More than 100,000 have gathered in Melbourne, Australia, as the world begins climate demonstrations

More than 100,000 have gathered in Melbourne, Australia, as the world begins climate demonstrations

A Climate Strike march in central Melbourne, Australia, has already gathered a massive crowd.

“This is HUUUGE, Melbourne! Announcers just said over 100,000 people! #climatestrike #Greens,” Greens MP Adam Bandt, who represents the seat of Melbourne in Federal Parliament, tweeted.

But it is not just young people taking part this month, with labor and humanitarian groups, environmental organizations and employees of some of the world’s biggest brands also set to participate.

According to Swedish schoolgirl Thunberg, who is in New York ahead of the United Nations Climate Action Summit on September 23, around 4,638 events have been organized in 139 countries.

Greta Thunberg has a suggestion for Congress on how to take real action on the climate crisis

By going on strike on September 20 — and September 27 in a few countries — protestors hope to put pressure on politicians and policy makers to act on climate issues.

In an opinion piece for CNN, teenager Katie Eder, co-founder and executive director for Future Coalition, said climate change was “the five-alarm fire that America’s political leaders pretend not to see.”

The 19-year-old added: “On Friday, we’re striking for a Green New Deal; for the immediate cessation of fossil-fuel projects on sovereign indigenous land; for environmental justice; for the protection and restoration of nature; and for sustainable agriculture.

“We’re striking for ourselves, for our friends and family, for the kid who lives down the street from us.

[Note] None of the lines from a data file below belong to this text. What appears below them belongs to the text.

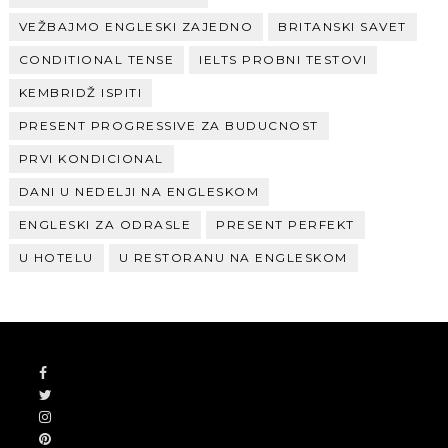
VEŽBAJMO ENGLESKI ZAJEDNO
BRITANSKI SAVET
CONDITIONAL TENSE
IELTS PROBNI TESTOVI
KEMBRIDŽ ISPITI
PRESENT PROGRESSIVE ZA BUDUCNOST
PRVI KONDICIONAL
DANI U NEDELJI NA ENGLESKOM
ENGLESKI ZA ODRASLE
PRESENT PERFEKT
U HOTELU
U RESTORANU NA ENGLESKOM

We’re striking because it’s what we have to do.”

Amazon & Microsoft workers striking

In March, over 1.6 million people took part in the first Global Climate Strike to demand transformative action on the climate crisis.

The global youth movement has asked for adults to join them this time and many have said they will respond.

Over 1,500 Amazon employees have pledged to walk out and Microsoft workers have also said they will join the strikes.

Microsoft Workers 4 Good tweeted earlier this month: “Microsoft workers will be joining millions of people around the world by participating in the youth-led Global Climate strike on September 20th to demand an end to the age of fossil fuels.”
Opinion: We, the youth, are striking for the climate this Friday
Outdoor clothing brand Patagonia has said it plans to shut down its operations on Friday to allow employees to join the Global Climate Strike. (Stores in Italy and the Netherlands will close on September 27, and in Switzerland on September 28.)
Among the labor groups taking part is the Maritime Union of Australia which has reportedly said that that 380 stevedores from Hutchison Ports at Sydney’s Port Botany would stop work from 10 a.m. to 2 p.m. local time Friday to attend the climate strike, while the Trades Union Congress (TUC) in the UK has called on its members to support the climate strikers.

In Victoria, Australia, students and public workers are being encouraged to walk out of school and work.

A government spokesman told Melbourne-based daily newspaper The Age: “We want our kids to be engaged in the world around them, so we don’t think it’s fair to criticize students for holding a peaceful protest about an issue as important as this.”

NYC gives 1.1 million students permission to skip school

In New York City 1.1 million pupils will be allowed to skip school on Friday after the city announced it would not penalize public school students joining the strikes, but made it clear that the students did need parental consent.

New York Mayor Bill de Blasio tweeted he supported the move: “New York City stands with our young people. They’re our conscience.”

Crowds will rally in downtown Manhattan at 12 p.m. ET, where a roster of young climate activists will speak, including Thunberg, who sailed to New York to attend the UN Climate Action Summit.

Thunberg the figurehead

It took Thunberg 15 days to sail across the Atlantic — from Plymouth, UK, to New York City. She traveled on a on a zero-emission sailboat to reduce the environmental impact of her journey, according to a statement from her team.
The teenager, who last August began staging weekly solo protests outside the Swedish parliament every Friday, has become the figurehead of a burgeoning movement of youth climate activists.
Barack Obama meets with Swedish environmental activist Greta Thunberg in Washington, DC on September 16.

This week she met former US President Barack Obama and told US politicians that they were not doing enough to combat climate change.

She has been invited to talk at the UN summit by UN Secretary-General Antonio Gutteres, who has called for heads of government to not bring speeches but plans on what he has called a climate emergency.

According to the Financial Times, leading economies such as Australia and Japan will not be invited to speak at the summit because of their continued support for coal is at odds with Gutteres’ aims.

The Paris treaty, signed in 2015 by 195 nations, obliged governments to limit global temperature rises to “well below” 2 degrees Celsius and to strive for 1.5 degrees Celsius. The United States withdrew from the treaty in 2017.

In 2017, Obama lamented President Donald Trump’s decision, saying in a statement that the deal was intended to “protect the world we leave to our children.”